Sonó el silencio para la imponente talla de Jesús de Pasión. El Nazareno que tallara Martínez Montañés en 1615 impregnó de austeridad su caminar hacia la Catedral. La hermandad sacramental inició su transitar de forma elegante, cuidando el más mínimo detalle en su reencuentro con la ciudadanía tras cinco años de ausencia en El Salvador.

La cruz de guía del cortejo superó el atrio de la antigua colegial a las 20.30 horas. El retraso, originado por la inestable climatología, no inquietó a la multitud congregada en la céntrica plaza. Los primeros nazarenos de negro anticipaban, con el rigor característico de su corporación, el luto que posteriormente encarnaron sus titulares.

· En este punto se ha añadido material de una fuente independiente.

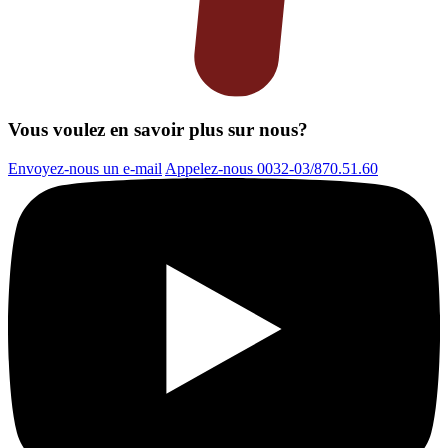
Vous voulez en savoir plus sur nous?
Envoyez-nous un e-mail
Appelez-nous 0032-03/870.51.60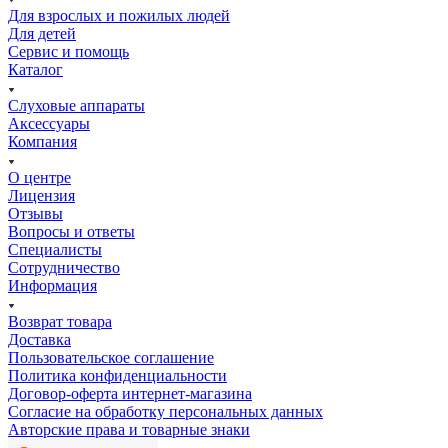
Для взрослых и пожилых людей
Для детей
Сервис и помощь
Каталог
Слуховые аппараты
Аксессуары
Компания
О центре
Лицензия
Отзывы
Вопросы и ответы
Специалисты
Сотрудничество
Информация
Возврат товара
Доставка
Пользовательское соглашение
Политика конфиденциальности
Договор-оферта интернет-магазина
Согласие на обработку персональных данных
Авторские права и товарные знаки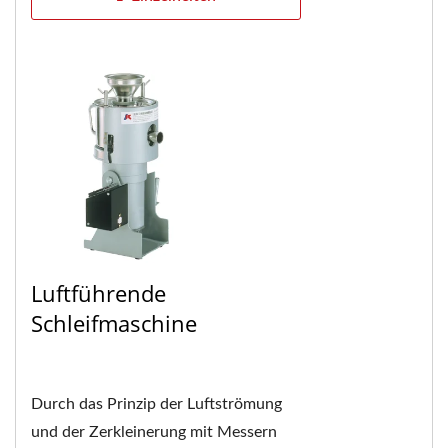
Luftführende
Schleifmaschine
Durch das Prinzip der Luftströmung
und der Zerkleinerung mit Messern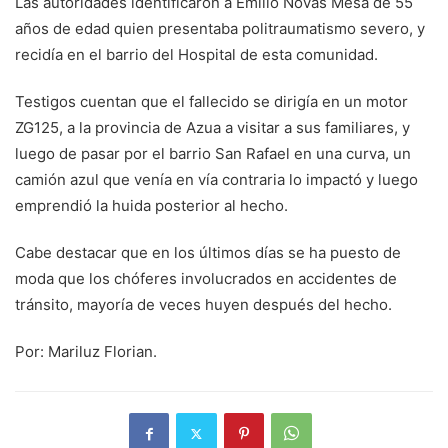
Las autoridades identificaron a Emilio Novas Mesa de 55
años de edad quien presentaba politraumatismo severo, y
recidía en el barrio del Hospital de esta comunidad.
Testigos cuentan que el fallecido se dirigía en un motor
ZG125, a la provincia de Azua a visitar a sus familiares, y
luego de pasar por el barrio San Rafael en una curva, un
camión azul que venía en vía contraria lo impactó y luego
emprendió la huida posterior al hecho.
Cabe destacar que en los últimos días se ha puesto de
moda que los chóferes involucrados en accidentes de
tránsito, mayoría de veces huyen después del hecho.
Por: Mariluz Florian.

Jesús de Pasión apareció imponente sobre su paraíso bañado en plata. Escoltado por cuatro candelabros con claro sabor castizo -limpiados con esmero por la carismática Loli Baliña-, el Nazareno del Salvador caminó con sobriedad en el interior del templo. La primera levantá a pulso, ordenada por Alberto Aza Arias, jefe de la Casa Real, se sintió eterna en las paredes de su hogar.

El Señor, elevado bajo un elegante monte de claveles rojos, anduvo con sensación de liviandad durante los primeros metros. Su suave cadencia contagió de amor la Sevilla en la que nació en el siglo XVII. En la calle Córdoba se sentía el trasiego de devotos. Con dulzura traspasó el dintel de la puerta principal y se presentó ante los ojos, vidriosos, de quienes le admiraban.

La corporación de Carlos Piñar cumplió los horarios de forma escrupulosa. Pese al retraso generalizado, los penitentes de riguroso negro arañaron los tiempos a una jornada de incertidumbre meteorológica. Él, con una túnica lisa elegantísima, no supo de miedos. Conquistó a las nubes y regó de amor los charcos formados en las aceras de las costumbristas estaciones por las que caminó.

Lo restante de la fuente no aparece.